Wide receiver blocking on jet sweep

I've been critical of some of Michigan's wide receivers' blocking this season, namely Devin Gardner and Jerald Robinson. Against Purdue, Al Borges called a play in which the wide receivers were doing something in the blocking game that Michigan State used to burn the Wolverines last year: seal the playside linebackers to the inside.

Michigan comes out in a three-WR set and will run a jet sweep for Jeremy Gallon (lined up in the slot at the top of the screen). Purdue counters with 3-4 front and three-high zone coverage.

As the ball is snapped, left guard Ricky Barnum will pull across the formation and run through the playside B gap looking for a Purdue defender downhill to block.

Rather than heading straight upfield to block the cornerback lined up over him, Devin Gardner (bottom of the screen) runs toward the middle of the field to block the playside ILB that is flowing down the line with Gallon. Toussaint will act as a lead blocker on the playside OLB and chip block him before heading upfield.

Toussaint engages (highlighted) and Gardner squares up his block. Notice Barnum still running upfield. His intended blocker is the free safety coming from the middle of the field:

The key to this play working is Toussaint making a good chip block before heading upfield. He hits the OLB with enough force to stop him from tackling Gallon in the backfield but is able to continue toward the cornerback. Barnum is still running toward the free safety.

Unfortunately, Gallon tries to bounce the play outside toward the sideline rather than cutting back inside where he had his blocking set up.

The play ends with Gallon being led out of bounds despite blocking set up to the inside.


The Takeaway
It's pretty clear why MSU gashed Michigan with this last year. If Gallon cuts back to the inside, the only player with a chance of tackling him is the backside ILB (#39) who is doing a good job of flowing downhill with the play but probably has a 50/50 chance of actually making the tackle.

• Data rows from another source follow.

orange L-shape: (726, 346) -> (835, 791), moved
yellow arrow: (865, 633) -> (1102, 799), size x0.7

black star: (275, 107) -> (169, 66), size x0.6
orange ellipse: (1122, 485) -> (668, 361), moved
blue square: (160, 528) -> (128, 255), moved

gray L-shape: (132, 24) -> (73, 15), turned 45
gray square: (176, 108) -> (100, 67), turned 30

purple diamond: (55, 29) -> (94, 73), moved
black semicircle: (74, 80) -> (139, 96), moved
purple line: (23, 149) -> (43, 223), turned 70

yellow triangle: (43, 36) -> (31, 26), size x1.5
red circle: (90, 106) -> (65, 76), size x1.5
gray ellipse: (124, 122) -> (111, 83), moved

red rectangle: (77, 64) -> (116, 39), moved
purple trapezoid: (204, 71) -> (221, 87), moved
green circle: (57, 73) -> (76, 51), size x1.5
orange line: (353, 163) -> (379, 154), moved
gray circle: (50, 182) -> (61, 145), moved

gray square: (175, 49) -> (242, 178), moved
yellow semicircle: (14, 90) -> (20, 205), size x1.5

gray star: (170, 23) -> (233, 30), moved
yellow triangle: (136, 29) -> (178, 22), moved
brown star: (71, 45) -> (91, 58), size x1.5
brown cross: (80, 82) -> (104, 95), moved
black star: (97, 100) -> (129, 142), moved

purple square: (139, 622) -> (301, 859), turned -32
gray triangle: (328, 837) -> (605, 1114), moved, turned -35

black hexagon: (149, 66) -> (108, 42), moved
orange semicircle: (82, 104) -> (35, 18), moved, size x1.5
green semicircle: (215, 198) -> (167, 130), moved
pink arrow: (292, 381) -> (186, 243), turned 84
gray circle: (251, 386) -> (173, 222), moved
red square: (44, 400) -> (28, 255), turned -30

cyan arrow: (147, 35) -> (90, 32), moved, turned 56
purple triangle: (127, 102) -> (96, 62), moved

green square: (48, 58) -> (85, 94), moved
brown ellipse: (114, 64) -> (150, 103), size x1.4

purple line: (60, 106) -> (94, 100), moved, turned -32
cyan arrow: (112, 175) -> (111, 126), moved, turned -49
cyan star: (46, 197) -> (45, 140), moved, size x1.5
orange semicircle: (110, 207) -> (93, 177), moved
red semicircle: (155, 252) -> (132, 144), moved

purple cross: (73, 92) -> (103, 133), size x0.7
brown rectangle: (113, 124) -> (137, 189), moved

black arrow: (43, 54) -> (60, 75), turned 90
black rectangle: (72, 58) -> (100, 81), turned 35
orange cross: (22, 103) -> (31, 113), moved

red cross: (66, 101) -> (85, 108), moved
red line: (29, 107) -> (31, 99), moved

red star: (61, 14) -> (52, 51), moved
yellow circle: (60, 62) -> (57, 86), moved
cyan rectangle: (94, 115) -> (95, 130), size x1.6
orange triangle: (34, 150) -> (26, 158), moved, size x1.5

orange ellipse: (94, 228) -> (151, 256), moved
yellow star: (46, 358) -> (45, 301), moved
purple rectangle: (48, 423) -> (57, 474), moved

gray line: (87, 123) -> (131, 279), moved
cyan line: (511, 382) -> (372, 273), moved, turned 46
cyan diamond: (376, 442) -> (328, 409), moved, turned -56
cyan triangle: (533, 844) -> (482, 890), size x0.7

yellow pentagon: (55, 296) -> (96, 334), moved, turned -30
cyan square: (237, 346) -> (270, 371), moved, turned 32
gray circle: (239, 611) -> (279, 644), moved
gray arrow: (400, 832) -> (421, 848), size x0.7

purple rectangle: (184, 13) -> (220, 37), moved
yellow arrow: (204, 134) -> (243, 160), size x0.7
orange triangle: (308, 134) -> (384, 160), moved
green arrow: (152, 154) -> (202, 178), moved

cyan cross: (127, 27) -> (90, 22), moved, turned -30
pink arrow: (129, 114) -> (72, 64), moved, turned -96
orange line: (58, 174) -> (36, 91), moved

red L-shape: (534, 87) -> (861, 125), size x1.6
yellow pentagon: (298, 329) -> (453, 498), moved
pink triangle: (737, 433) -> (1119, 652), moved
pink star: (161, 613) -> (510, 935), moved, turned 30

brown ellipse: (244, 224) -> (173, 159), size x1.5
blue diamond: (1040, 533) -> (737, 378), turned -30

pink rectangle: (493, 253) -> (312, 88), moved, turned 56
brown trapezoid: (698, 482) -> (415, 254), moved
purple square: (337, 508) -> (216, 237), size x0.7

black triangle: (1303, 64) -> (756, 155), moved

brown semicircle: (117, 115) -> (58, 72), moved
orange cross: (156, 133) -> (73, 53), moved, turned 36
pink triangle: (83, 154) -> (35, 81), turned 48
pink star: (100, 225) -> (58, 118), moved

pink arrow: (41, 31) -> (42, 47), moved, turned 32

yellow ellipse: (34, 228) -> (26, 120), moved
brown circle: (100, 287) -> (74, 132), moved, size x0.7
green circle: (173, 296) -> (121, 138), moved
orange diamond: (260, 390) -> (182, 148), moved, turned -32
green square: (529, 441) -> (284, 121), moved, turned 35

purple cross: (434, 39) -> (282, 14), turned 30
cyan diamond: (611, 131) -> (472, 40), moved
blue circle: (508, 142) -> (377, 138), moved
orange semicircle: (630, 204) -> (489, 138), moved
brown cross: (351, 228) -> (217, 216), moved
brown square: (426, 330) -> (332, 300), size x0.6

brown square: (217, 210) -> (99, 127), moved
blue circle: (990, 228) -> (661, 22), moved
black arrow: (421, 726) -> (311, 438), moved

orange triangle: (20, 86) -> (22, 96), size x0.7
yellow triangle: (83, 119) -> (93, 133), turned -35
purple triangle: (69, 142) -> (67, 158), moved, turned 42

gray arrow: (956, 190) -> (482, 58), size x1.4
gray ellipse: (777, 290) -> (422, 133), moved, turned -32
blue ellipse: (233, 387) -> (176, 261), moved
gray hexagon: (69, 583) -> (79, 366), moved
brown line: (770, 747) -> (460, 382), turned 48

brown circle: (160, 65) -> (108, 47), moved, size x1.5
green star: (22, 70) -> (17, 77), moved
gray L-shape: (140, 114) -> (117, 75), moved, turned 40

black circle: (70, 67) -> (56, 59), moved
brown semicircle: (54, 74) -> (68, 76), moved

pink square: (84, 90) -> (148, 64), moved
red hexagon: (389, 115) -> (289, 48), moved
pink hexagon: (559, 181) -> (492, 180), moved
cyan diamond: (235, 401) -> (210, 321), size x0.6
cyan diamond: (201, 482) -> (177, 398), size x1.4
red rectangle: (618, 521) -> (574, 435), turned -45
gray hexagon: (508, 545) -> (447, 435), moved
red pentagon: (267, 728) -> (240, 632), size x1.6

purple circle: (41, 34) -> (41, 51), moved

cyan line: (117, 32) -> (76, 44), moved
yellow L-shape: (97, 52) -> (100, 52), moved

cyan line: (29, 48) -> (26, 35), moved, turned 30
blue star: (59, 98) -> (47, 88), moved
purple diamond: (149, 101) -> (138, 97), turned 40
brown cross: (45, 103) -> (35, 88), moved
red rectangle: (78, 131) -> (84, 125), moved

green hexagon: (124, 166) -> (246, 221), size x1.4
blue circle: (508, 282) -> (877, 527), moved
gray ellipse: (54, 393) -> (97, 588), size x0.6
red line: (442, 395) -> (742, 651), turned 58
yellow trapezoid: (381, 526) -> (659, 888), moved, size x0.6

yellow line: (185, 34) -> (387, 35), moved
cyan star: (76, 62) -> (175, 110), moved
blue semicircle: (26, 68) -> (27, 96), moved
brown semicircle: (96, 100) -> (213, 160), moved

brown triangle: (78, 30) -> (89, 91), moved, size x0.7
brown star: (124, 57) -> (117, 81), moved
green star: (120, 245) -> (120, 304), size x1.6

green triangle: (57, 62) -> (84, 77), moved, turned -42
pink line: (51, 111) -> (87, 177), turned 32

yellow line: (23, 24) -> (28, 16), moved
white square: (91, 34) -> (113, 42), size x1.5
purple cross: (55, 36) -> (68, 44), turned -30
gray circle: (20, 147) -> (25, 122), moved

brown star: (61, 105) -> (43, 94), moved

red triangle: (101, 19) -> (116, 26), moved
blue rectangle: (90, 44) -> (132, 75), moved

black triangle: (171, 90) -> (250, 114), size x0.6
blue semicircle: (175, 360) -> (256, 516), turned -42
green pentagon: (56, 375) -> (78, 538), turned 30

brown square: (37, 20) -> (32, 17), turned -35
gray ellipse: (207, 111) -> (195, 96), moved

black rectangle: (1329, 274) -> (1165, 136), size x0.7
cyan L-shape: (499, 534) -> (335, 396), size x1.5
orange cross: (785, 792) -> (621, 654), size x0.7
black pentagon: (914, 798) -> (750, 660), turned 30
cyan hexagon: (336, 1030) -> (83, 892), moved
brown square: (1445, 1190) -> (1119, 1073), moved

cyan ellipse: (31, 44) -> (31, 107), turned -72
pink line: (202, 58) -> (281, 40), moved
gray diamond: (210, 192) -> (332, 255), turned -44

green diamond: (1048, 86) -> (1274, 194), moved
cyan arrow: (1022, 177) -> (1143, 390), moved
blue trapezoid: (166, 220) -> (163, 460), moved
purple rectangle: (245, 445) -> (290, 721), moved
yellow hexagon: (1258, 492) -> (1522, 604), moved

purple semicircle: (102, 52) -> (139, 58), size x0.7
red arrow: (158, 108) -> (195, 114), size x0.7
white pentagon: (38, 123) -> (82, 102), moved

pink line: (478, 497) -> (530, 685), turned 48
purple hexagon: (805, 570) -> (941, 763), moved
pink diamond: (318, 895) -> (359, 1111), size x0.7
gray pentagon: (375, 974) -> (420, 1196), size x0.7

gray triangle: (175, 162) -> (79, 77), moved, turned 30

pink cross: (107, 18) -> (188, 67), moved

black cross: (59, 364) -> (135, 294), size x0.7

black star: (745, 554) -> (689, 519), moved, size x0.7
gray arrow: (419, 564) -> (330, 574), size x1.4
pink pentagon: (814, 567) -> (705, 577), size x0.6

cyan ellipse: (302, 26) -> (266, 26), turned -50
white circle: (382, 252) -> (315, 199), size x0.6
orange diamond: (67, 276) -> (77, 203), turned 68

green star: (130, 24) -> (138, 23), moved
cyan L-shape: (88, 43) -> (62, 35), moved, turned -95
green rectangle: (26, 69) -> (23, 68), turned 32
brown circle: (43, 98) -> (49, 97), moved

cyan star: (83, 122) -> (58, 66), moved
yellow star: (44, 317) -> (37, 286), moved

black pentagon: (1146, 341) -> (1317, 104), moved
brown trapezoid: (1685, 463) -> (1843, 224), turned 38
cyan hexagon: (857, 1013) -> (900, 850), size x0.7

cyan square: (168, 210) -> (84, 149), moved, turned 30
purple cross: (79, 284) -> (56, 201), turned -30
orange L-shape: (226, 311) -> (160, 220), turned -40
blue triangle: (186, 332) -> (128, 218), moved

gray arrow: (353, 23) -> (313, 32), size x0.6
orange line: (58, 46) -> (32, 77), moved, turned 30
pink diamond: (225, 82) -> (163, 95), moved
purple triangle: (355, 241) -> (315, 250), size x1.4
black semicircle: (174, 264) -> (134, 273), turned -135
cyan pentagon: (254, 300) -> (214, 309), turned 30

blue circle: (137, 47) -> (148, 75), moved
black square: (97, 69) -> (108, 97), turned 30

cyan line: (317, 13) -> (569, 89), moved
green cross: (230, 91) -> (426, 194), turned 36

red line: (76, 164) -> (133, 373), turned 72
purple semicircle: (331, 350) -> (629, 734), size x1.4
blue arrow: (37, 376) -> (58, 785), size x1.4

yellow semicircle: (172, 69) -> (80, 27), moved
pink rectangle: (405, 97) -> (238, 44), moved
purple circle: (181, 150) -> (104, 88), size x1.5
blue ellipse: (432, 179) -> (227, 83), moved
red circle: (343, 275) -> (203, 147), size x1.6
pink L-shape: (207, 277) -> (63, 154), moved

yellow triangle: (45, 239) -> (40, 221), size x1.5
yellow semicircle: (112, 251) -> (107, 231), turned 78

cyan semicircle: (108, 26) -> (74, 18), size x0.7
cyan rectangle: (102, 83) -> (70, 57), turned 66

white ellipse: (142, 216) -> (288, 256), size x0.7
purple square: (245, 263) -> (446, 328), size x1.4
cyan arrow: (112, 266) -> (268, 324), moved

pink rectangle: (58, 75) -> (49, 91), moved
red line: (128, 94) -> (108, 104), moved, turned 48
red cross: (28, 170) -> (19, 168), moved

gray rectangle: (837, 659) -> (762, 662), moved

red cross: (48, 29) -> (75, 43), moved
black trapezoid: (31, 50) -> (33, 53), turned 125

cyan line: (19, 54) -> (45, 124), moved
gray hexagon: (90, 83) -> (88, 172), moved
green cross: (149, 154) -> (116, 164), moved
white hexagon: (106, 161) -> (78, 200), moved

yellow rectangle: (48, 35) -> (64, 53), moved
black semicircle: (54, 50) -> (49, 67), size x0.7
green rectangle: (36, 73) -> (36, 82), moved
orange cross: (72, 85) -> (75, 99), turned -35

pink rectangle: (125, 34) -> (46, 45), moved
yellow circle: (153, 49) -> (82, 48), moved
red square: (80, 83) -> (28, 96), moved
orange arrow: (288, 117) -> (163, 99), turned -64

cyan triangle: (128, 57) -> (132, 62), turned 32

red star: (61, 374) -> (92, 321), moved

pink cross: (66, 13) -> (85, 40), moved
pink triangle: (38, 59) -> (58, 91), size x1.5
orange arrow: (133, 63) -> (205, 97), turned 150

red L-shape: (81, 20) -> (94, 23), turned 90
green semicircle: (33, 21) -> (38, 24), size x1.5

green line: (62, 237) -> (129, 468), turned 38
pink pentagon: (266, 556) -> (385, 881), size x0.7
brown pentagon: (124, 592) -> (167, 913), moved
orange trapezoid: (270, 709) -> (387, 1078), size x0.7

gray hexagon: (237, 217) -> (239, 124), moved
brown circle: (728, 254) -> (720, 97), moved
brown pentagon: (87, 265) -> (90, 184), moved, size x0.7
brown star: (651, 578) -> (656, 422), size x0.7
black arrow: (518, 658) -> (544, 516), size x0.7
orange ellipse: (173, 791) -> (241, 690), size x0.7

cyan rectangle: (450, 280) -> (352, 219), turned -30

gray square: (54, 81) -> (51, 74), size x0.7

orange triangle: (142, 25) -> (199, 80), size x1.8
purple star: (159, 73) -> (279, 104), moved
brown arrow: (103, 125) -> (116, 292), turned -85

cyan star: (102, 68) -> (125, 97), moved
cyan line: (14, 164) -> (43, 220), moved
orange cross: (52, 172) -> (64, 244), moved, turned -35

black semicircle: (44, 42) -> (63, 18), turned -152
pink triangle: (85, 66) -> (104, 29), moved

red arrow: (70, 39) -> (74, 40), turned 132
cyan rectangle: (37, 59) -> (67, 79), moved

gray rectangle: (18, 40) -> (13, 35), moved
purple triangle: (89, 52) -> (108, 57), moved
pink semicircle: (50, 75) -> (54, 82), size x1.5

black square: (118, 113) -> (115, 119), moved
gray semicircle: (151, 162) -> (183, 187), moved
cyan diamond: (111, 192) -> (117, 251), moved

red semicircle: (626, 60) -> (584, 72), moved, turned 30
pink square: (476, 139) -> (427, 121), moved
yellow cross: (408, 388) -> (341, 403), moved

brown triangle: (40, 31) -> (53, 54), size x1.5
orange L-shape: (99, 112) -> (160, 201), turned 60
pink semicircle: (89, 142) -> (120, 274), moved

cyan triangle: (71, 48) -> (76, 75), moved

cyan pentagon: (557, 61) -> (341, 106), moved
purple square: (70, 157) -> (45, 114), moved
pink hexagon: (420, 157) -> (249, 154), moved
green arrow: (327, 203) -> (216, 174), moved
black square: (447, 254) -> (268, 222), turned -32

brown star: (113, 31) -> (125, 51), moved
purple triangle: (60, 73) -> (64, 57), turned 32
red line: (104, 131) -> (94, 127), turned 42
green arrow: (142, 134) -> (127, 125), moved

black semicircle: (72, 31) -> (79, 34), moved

Borges has finally started to utilize bubble screens on a semi-regular basis, which is a great addition to Michgian's arsenal. Prior to using them, Michigan rarely tested a defense sideline-to-sideline. The only other plays the Wolverines ran that did so were these jet sweeps, which always seem, at best, moderately effective. Changing up a blocking scheme to seal the opponents playside linebackers and put a ball carrier in space against a single defender is all you can ask for. It will be interesting to see how this evolves throughout the season, but testing the outsides more frequently and effectively can only mean good things for this offense going forward.